Photographs of Australian children were used without their consent to coach artificial intelligence (AI) models that generate images.
A brand new report from the non-governmental organization Human Rights Watch found personal information, including photographs, of Australian children in a big dataset called LAION-5B. This dataset was created by accessing content from the publicly available Internet. It incorporates links to around 5.85 billion images paired with captions.
Companies use datasets like LAION-5B to “teach” their generative AI tools what visual content looks like. A generative AI tool like Midjourney or Stable Diffusion then assembles images from the 1000’s of information points in its training materials.
In many cases, the developers of AI models – and their training data – appear to be flouting privacy and consumer protection laws, believing that they will achieve their business goals by developing and deploying the model while the law or law enforcement agencies are still catching up.
The dataset analyzed by Human Rights Watch is managed by the German nonprofit organization LAJONStanford researchers have previously Images of kid sexual abuse found on this same data set.
LAION has now committed to removing the photos of the Australian children found by Human Rights Watch. However, AI developers who’ve already used this data cannot make their AI models “unlearn” it. And the broader problem of information breaches also stays.
Is it allowed whether it is on the Internet?
It is a fallacy to say that simply because something is in the general public domain, privacy laws don’t apply. Publicly available information could also be personal information under the Australian Privacy Law.
In fact, we’ve got a relevant case before us when in 2021, facial recognition platform Clearview AI was found to be violating the privacy of Australians. The company collected images of individuals from web sites across the web to make use of in a facial recognition tool.
The Office of the Australian Information Commissioner (OAIC) decided that although these photos were already found on web sites, it was still personal information. Furthermore, it was confidential information.
It found that Clearview AI had breached the Privacy Act by failing to comply with its obligations to gather personal information, meaning that in Australia, personal information includes publicly available information.
AI developers should be very careful concerning the origin of the info sets they use.
Can we implement data protection law?
This is where the Clearview AI case is relevant. There could also be a powerful argument that LAION breached applicable Australian privacy laws.
One such argument concerns the gathering of biometric information in the shape of facial images without the consent of the person.
The Australian Privacy Commissioner ruled that Clearview AI collected sensitive information without consent and did so using “improper means”: people’s facial information was collected from various web sites to be used in a facial recognition tool.
Under Australian privacy law, the organisation collecting the info must also provide notice to the individuals concerned. With practices like this – collecting images from across the web on a big scale – the likelihood of an organization providing notice to all those affected is slim to none.
If it’s found that the Australian Privacy Act has been breached on this case, we may have to take strict motion by the Privacy Commissioner. For example, if there’s a serious invasion of privacy, the Commissioner can demand a really large superb: 50 million Australian dollars, 30% of turnover or 3 times the profit made, whichever is larger.
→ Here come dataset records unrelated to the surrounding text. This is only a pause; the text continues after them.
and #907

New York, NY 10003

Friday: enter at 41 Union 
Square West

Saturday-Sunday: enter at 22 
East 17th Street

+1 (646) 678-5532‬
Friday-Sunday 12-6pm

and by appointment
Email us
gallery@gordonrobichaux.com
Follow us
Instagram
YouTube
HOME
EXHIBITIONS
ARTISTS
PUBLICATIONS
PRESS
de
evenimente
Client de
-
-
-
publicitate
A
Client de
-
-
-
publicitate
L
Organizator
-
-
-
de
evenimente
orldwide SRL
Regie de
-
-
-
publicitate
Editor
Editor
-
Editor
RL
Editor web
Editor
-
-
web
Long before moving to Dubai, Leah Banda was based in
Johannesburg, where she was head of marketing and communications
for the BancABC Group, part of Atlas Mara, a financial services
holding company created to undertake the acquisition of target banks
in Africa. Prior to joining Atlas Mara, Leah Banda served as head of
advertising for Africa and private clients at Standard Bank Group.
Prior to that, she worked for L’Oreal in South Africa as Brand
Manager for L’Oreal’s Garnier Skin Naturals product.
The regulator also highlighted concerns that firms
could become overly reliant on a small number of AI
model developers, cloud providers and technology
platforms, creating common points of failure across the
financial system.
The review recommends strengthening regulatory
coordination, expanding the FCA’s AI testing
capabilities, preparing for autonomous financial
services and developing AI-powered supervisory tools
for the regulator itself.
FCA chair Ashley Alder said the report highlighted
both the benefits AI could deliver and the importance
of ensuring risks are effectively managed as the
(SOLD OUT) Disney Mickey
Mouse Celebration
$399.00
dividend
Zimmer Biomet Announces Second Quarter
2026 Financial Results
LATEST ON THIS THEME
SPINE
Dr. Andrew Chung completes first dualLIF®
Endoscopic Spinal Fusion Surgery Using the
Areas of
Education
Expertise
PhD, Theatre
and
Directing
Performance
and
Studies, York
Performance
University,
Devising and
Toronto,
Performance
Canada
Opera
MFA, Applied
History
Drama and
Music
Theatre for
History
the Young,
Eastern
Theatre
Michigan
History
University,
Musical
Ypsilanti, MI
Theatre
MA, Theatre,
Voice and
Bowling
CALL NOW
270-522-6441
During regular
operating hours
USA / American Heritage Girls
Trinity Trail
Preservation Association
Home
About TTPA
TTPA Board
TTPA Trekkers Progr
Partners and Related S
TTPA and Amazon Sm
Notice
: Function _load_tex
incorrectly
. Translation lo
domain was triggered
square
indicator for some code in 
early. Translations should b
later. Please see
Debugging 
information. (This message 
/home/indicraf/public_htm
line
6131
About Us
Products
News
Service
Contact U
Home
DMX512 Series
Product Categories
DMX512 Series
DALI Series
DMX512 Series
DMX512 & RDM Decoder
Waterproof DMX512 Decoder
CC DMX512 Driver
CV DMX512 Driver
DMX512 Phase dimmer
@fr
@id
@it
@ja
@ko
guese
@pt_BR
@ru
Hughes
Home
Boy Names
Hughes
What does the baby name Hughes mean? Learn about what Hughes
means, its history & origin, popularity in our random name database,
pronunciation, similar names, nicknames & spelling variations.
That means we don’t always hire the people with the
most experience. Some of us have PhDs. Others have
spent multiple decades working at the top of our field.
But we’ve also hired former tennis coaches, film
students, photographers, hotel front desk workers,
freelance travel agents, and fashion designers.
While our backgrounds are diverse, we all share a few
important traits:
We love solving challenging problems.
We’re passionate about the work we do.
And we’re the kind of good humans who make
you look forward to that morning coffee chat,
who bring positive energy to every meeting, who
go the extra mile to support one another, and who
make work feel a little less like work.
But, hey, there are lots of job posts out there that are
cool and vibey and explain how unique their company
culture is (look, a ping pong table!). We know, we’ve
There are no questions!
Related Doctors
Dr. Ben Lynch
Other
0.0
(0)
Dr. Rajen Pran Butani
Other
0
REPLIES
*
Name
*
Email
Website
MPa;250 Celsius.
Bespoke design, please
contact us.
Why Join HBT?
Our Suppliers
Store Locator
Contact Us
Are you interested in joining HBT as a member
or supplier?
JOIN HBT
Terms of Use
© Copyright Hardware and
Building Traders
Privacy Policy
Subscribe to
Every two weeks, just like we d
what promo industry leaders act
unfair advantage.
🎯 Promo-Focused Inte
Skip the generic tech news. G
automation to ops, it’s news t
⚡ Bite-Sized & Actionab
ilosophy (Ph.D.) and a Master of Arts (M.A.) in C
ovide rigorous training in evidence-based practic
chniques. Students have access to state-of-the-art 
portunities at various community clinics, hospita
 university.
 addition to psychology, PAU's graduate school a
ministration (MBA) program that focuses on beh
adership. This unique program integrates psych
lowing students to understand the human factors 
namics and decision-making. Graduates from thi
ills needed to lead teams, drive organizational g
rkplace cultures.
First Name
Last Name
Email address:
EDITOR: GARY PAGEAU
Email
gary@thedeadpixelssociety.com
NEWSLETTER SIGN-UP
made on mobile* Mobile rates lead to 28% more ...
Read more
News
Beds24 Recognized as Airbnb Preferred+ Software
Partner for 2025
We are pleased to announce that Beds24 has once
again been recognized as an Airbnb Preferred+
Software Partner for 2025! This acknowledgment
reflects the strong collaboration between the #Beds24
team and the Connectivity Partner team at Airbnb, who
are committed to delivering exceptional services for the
The federal government is anticipated to publish a draft amendment to the Data Protection Act in August. This follows a comprehensive revision of information protection law that has been carried out in recent times.
As a part of these reforms, there have been proposals for a Children's Privacy Coderecognising that children are in a good more vulnerable position than adults in relation to the potential misuse of their personal data. They often haven’t any control over what’s collected and used and the impact it has on their lives.
What can parents do?
There are many good reasons to not post images of your kids online. These include unwanted surveillance, the chance of youngsters being identified by individuals with criminal intent, and getting used in deepfake images – including child pornography. These AI datasets are one more reason. For parents, that is a continuing battle.
Human Rights Watch found photos within the LAION-5B dataset that were taken from unlisted, unsearchable YouTube videos. In its response, LAION argues that essentially the most effective protection against abuse is to remove personal children's photos from the Internet.
But even in case you select to not publish photos of your kids, there are a lot of situations by which your child might be photographed by other people and the photographs shall be available on the Internet. These can include, for instance, daycare centers, schools or sports clubs.
If we as individual parents select to not publish our kids's photos, that's great. But avoiding this problem across the board is difficult – and we shouldn't put all of the blame on parents when these images find yourself within the AI's training data. Instead, we want to carry the tech corporations accountable.